The records beneath should be printed exactly, and the pictures are to be left out.
Start of GIVEN ENTRIES
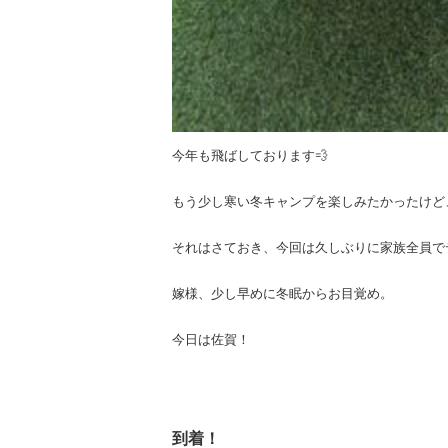
今年も飛ばしております💨
もう少し寒い冬キャンプを楽しみたかったけど
それはさておき、今回は久しぶりに家族全員で
嫁様、少し早めに冬眠からお目覚め。
今日は佐賀！
到着！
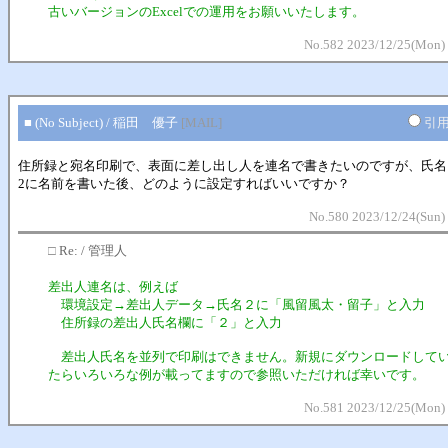
古いバージョンのExcelでの運用をお願いいたします。
No.582 2023/12/25(Mon) 
■ (No Subject) / 稲田 優子
[MAIL]
引
住所録と宛名印刷で、表面に差し出し人を連名で書きたいのですが、氏名
2に名前を書いた後、どのように設定すればいいですか？
No.580 2023/12/24(Sun)
□
Re: / 管理人
差出人連名は、例えば
環境設定→差出人データ→氏名２に「風留風太・留子」と入力
住所録の差出人氏名欄に「２」と入力
差出人氏名を並列で印刷はできません。新規にダウンロードして
たらいろいろな例が載ってますので参照いただければ幸いです。
No.581 2023/12/25(Mon) 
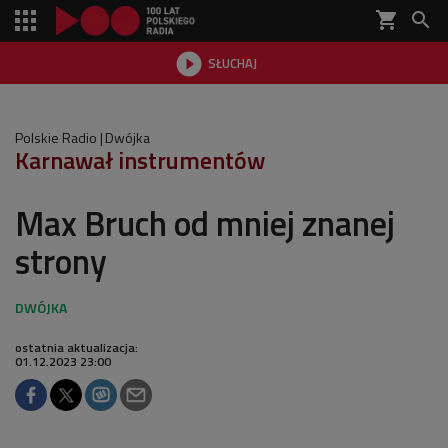
shopping_cart


SŁUCHAJ

Polskie Radio
Dwójka
Karnawał instrumentów
Max Bruch od mniej znanej
strony
ostatnia aktualizacja:
01.12.2023 23:00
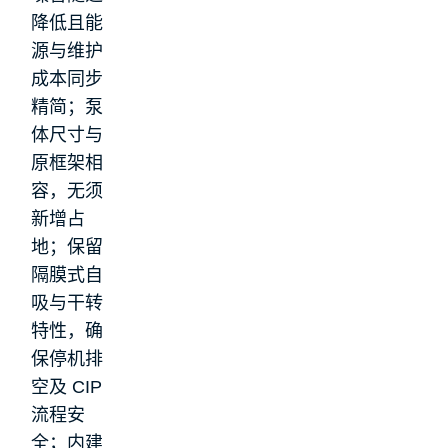
降低且能
源与维护
成本同步
精简；泵
体尺寸与
原框架相
容，无须
新增占
地；保留
隔膜式自
吸与干转
特性，确
保停机排
空及 CIP
流程安
全；内建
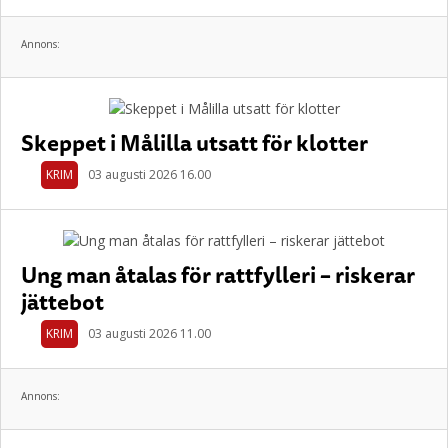
Annons:
Skeppet i Målilla utsatt för klotter
KRIM
03 augusti 2026 16.00
Ung man åtalas för rattfylleri – riskerar
jättebot
KRIM
03 augusti 2026 11.00
Annons:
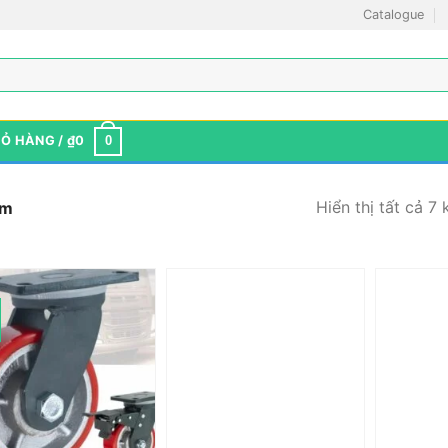
Catalogue
IỎ HÀNG /
₫
0
0
Hiển thị tất cả 7 
mm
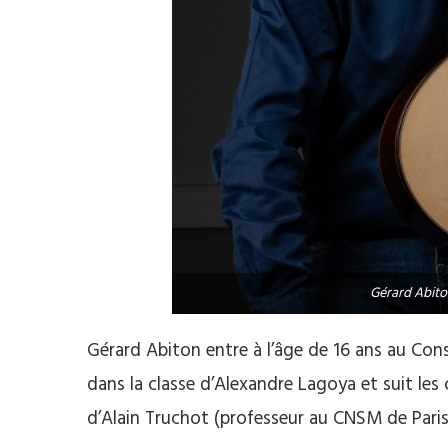
Gérard Abit
Gérard Abiton entre à l’âge de 16 ans au Con
dans la classe d’Alexandre Lagoya et suit les
d’Alain Truchot (professeur au CNSM de Paris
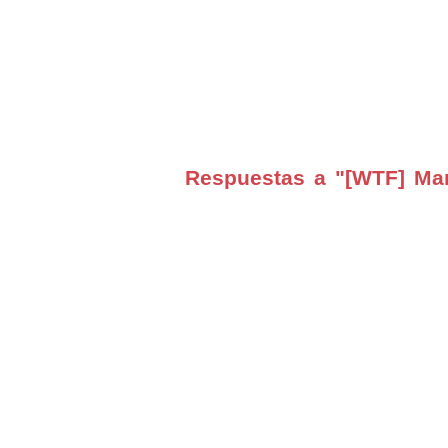
Respuestas a "[WTF] Mar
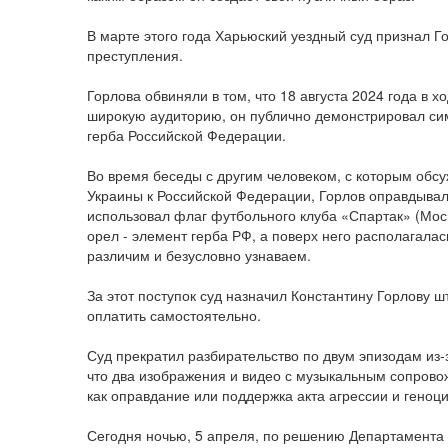
В марте этого года Харьюский уездный суд признал 
преступления.
Горлова обвиняли в том, что 18 августа 2024 года в 
широкую аудиторию, он публично демонстрировал симв
герба Российской Федерации.
Во время беседы с другим человеком, с которым обс
Украины к Российской Федерации, Горлов оправдывал 
использовал флаг футбольного клуба «Спартак» (Моск
орел - элемент герба РФ, а поверх него располагала
различим и безусловно узнаваем.
За этот поступок суд назначил Константину Горлову 
оплатить самостоятельно.
Суд прекратил разбирательство по двум эпизодам из-
что два изображения и видео с музыкальным сопрово
как оправдание или поддержка акта агрессии и геноци
Сегодня ночью, 5 апреля, по решению Департамента 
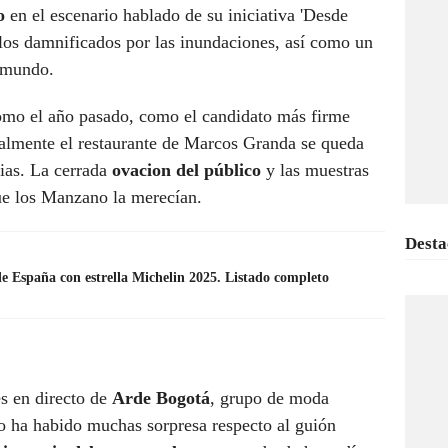
o
en el escenario hablado de su iniciativa 'Desde
 los damnificados por las inundaciones, así como un
 mundo.
mo el año pasado, como el candidato más firme
finalmente el restaurante de Marcos Granda se queda
rias. La cerrada
ovacion del público
y las muestras
ue los Manzano la merecían.
Desta
de España con estrella Michelin 2025. Listado completo
es en directo de
Arde Bogotá
, grupo de moda
no ha habido muchas sorpresa respecto al guión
End of GIVEN ENTRIES
> _WRITTEN ANSWER_
今年も飛ばしております💨
もう少し寒い冬キャンプを楽しみたかったけど
それはさておき、今回は久しぶりに家族全員で
嫁様、少し早めに冬眠からお目覚め。
今日は佐賀！
到着！
古いバージョンのExcelでの運用をお願いいたします。
No.582 2023/12/25(Mon) 
■ (No Subject) / 稲田 優子
[MAIL]
引
住所録と宛名印刷で、表面に差し出し人を連名で書きたいのですが、氏名
2に名前を書いた後、どのように設定すればいいですか？
No.580 2023/12/24(Sun)
□
Re: / 管理人
差出人連名は、例えば
環境設定→差出人データ→氏名２に「風留風太・留子」と入力
住所録の差出人氏名欄に「２」と入力
差出人氏名を並列で印刷はできません。新規にダウンロードして
たらいろいろな例が載ってますので参照いただければ幸いです。
No.581 2023/12/25(Mon) 
shopping_cart


SŁUCHAJ

Polskie Radio
Dwójka
Karnawał instrumentów
Max Bruch od mniej znanej
strony
ostatnia aktualizacja:
01.12.2023 23:00
降低且能
源与维护
成本同步
精简；泵
体尺寸与
原框架相
容，无须
新增占
地；保留
隔膜式自
吸与干转
特性，确
保停机排
空及 CIP
流程安
全；内建
Annons:
Skeppet i Målilla utsatt för klotter
KRIM
03 augusti 2026 16.00
Ung man åtalas för rattfylleri – riskerar
jättebot
KRIM
03 augusti 2026 11.00
Annons:
Catalogue
IỎ HÀNG /
₫
0
0
Hiển thị tất cả 7 
mm
Gérard Abit
Gérard Abiton entre à l’âge de 16 ans au Con
dans la classe d’Alexandre Lagoya et suit les
d’Alain Truchot (professeur au CNSM de Paris
Respuestas a "[WTF] Mar
В марте этого года Харьюский уездный суд признал 
преступления.
Горлова обвиняли в том, что 18 августа 2024 года в 
широкую аудиторию, он публично демонстрировал симв
герба Российской Федерации.
Во время беседы с другим человеком, с которым обс
Украины к Российской Федерации, Горлов оправдывал 
использовал флаг футбольного клуба «Спартак» (Моск
орел - элемент герба РФ, а поверх него располагала
различим и безусловно узнаваем.
За этот поступок суд назначил Константину Горлову 
оплатить самостоятельно.
Суд прекратил разбирательство по двум эпизодам из-
что два изображения и видео с музыкальным сопрово
как оправдание или поддержка акта агрессии и геноци
Сегодня ночью, 5 апреля, по решению Департамента 
o
en el escenario hablado de su iniciativa 'Desde
 los damnificados por las inundaciones, así como un
 mundo.
mo el año pasado, como el candidato más firme
finalmente el restaurante de Marcos Granda se queda
rias. La cerrada
ovacion del público
y las muestras
ue los Manzano la merecían.
Desta
de España con estrella Michelin 2025. Listado completo
es en directo de
Arde Bogotá
, grupo de moda
no ha habido muchas sorpresa respecto al guión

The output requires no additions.